__Work request__:
Exclude all pictures, then restate the entries below word for word.

Top of Provided material

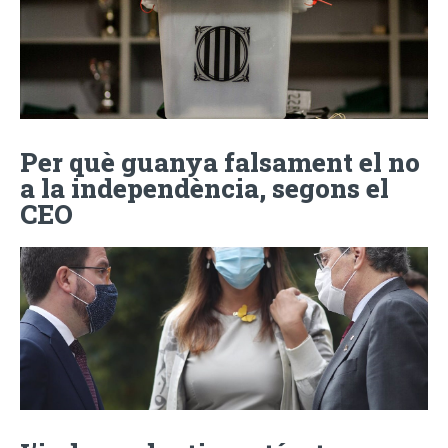
Per què guanya falsament el no
a la independència, segons el
CEO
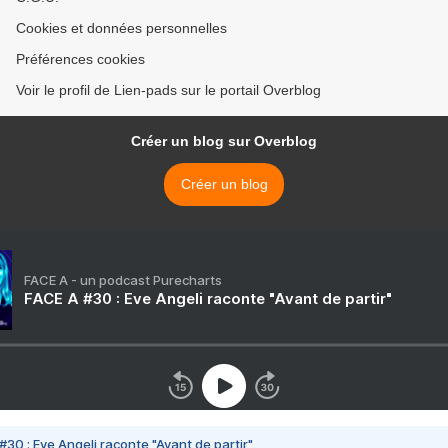
Cookies et données personnelles
Préférences cookies
Voir le profil de Lien-pads sur le portail Overblog
Créer un blog sur Overblog
Créer un blog
FACE A - un podcast Purecharts
FACE A #30 : Eve Angeli raconte "Avant de partir"
#30 : Eve Angeli raconte "Avant de partir"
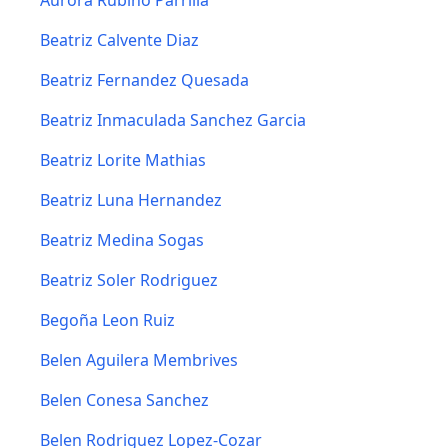
Aurora Rubiño Parrilla
Beatriz Calvente Diaz
Beatriz Fernandez Quesada
Beatriz Inmaculada Sanchez Garcia
Beatriz Lorite Mathias
Beatriz Luna Hernandez
Beatriz Medina Sogas
Beatriz Soler Rodriguez
Begoña Leon Ruiz
Belen Aguilera Membrives
Belen Conesa Sanchez
Belen Rodriguez Lopez-Cozar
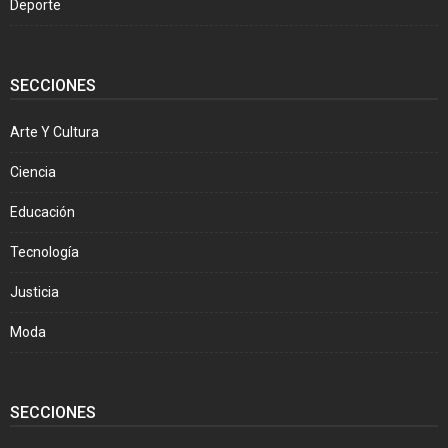
Deporte
SECCIONES
Arte Y Cultura
Ciencia
Educación
Tecnología
Justicia
Moda
SECCIONES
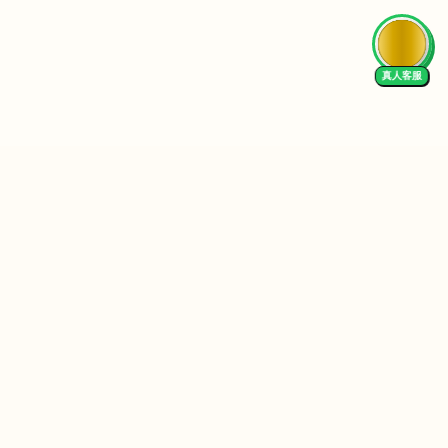
真人客服
Follow Us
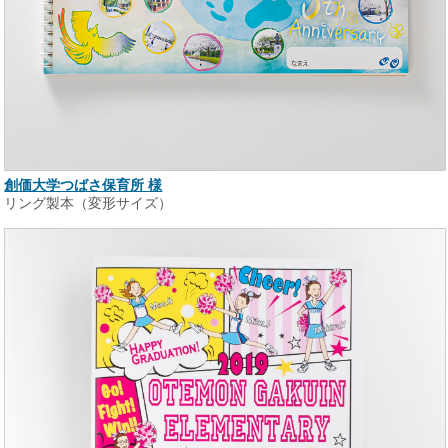
創価大学つばさ保育所 様
リング製本（変形サイズ）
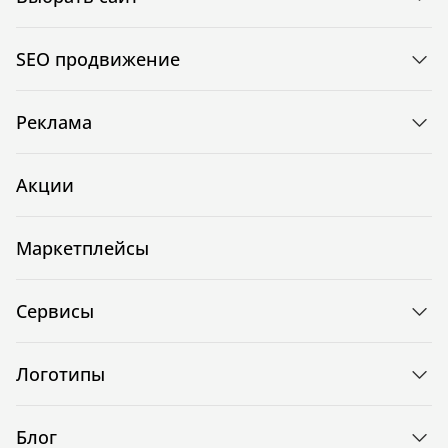
SEO продвижение
Реклама
Акции
Маркетплейсы
Сервисы
Логотипы
Блог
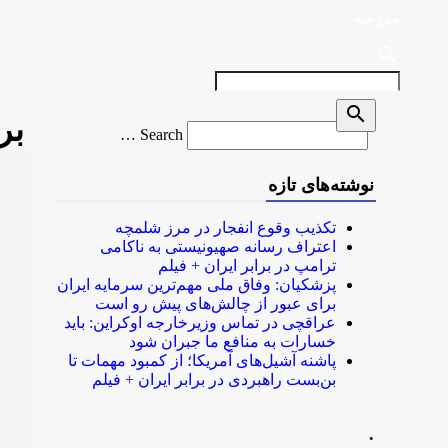
مدرسه
search
search
بر
Search
Search …
for
نوشته‌های تازه
تکذیب وقوع انفجار در مرز شلمچه
اعتراف رسانه صهیونیستی به ناکامی
ترامپ در برابر ایران + فیلم
پزشکیان: وفاق ملی مهم‌ترین سرمایه ایران
برای عبور از چالش‌های پیش رو است
عراقچی در تماس وزیرخارجه اوکراین: باید
خسارات به منافع ما جبران شود
پاشنه آشیل‌های آمریکا؛ از کمبود مهمات تا
بن‌بست راهبردی در برابر ایران + فیلم
.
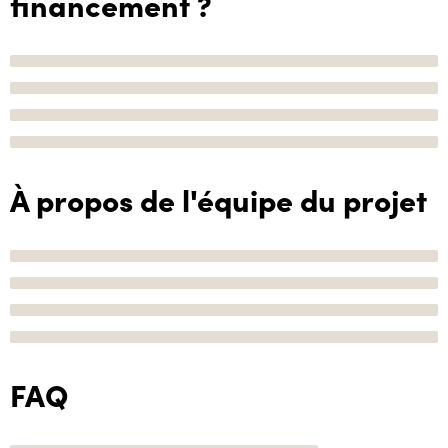
financement ?
À propos de l'équipe du projet
FAQ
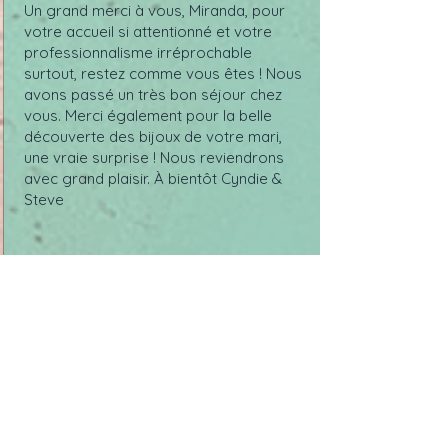
Un grand merci à vous, Miranda, pour
votre accueil si attentionné et votre
professionnalisme irréprochable
surtout, restez comme vous êtes ! Nous
avons passé un très bon séjour chez
vous. Merci également pour la belle
découverte des bijoux de votre mari,
une vraie surprise ! Nous reviendrons
avec grand plaisir. À bientôt Cyndie &
Steve
Myriam (FR)
30-05-2025
Par AirBnB
Trés agréable et intime !
Le logement était impeccable, très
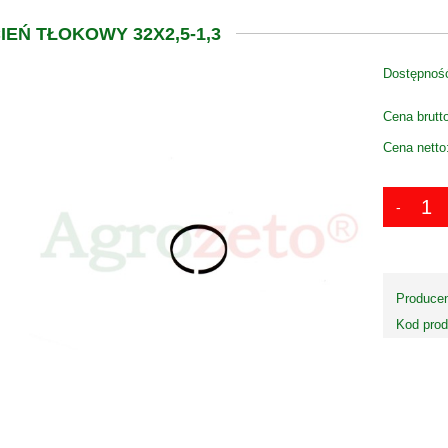
IEŃ TŁOKOWY 32X2,5-1,3
Dostępnoś
Cena brutt
Cena netto
Producen
Kod prod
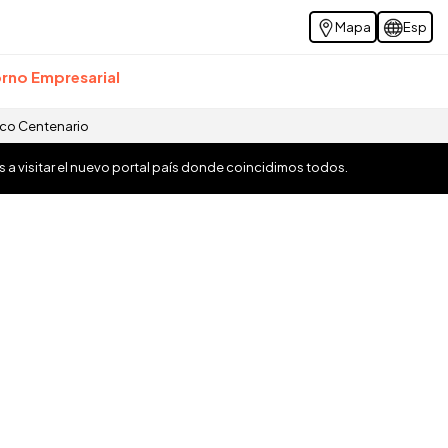
Mapa
Esp
rno Empresarial
ico Centenario
os a visitar el nuevo portal país donde coincidimos todos.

Bottom of Provided material

__Reply to the exercise__:
Per què guanya falsament el no
a la independència, segons el
CEO
Cookies et données personnelles
Préférences cookies
Voir le profil de Lien-pads sur le portail Overblog
Créer un blog sur Overblog
Créer un blog
FACE A - un podcast Purecharts
FACE A #30 : Eve Angeli raconte "Avant de partir"
#30 : Eve Angeli raconte "Avant de partir"
Aurora Rubiño Parrilla
Beatriz Calvente Diaz
Beatriz Fernandez Quesada
Beatriz Inmaculada Sanchez Garcia
Beatriz Lorite Mathias
Beatriz Luna Hernandez
Beatriz Medina Sogas
Beatriz Soler Rodriguez
Begoña Leon Ruiz
Belen Aguilera Membrives
Belen Conesa Sanchez
Belen Rodriguez Lopez-Cozar
Deporte
SECCIONES
Arte Y Cultura
Ciencia
Educación
Tecnología
Justicia
Moda
SECCIONES
真人客服
Follow Us
創価大学つばさ保育所 様
リング製本（変形サイズ）
SEO продвижение
Реклама
Акции
Маркетплейсы
Сервисы
Логотипы
Блог
مدرسه
search
search
بر
Search
Search …
for
نوشته‌های تازه
تکذیب وقوع انفجار در مرز شلمچه
اعتراف رسانه صهیونیستی به ناکامی
ترامپ در برابر ایران + فیلم
پزشکیان: وفاق ملی مهم‌ترین سرمایه ایران
برای عبور از چالش‌های پیش رو است
عراقچی در تماس وزیرخارجه اوکراین: باید
خسارات به منافع ما جبران شود
پاشنه آشیل‌های آمریکا؛ از کمبود مهمات تا
بن‌بست راهبردی در برابر ایران + فیلم
.
financement ?
À propos de l'équipe du projet
FAQ
Un grand merci à vous, Miranda, pour
votre accueil si attentionné et votre
professionnalisme irréprochable
surtout, restez comme vous êtes ! Nous
avons passé un très bon séjour chez
vous. Merci également pour la belle
découverte des bijoux de votre mari,
une vraie surprise ! Nous reviendrons
avec grand plaisir. À bientôt Cyndie &
Steve
Myriam (FR)
30-05-2025
Par AirBnB
Trés agréable et intime !
Le logement était impeccable, très
IEŃ TŁOKOWY 32X2,5-1,3
Dostępnoś
Cena brutt
Cena netto
Producen
Kod prod
Mapa
Esp
rno Empresarial
ico Centenario
os a visitar el nuevo portal país donde coincidimos todos.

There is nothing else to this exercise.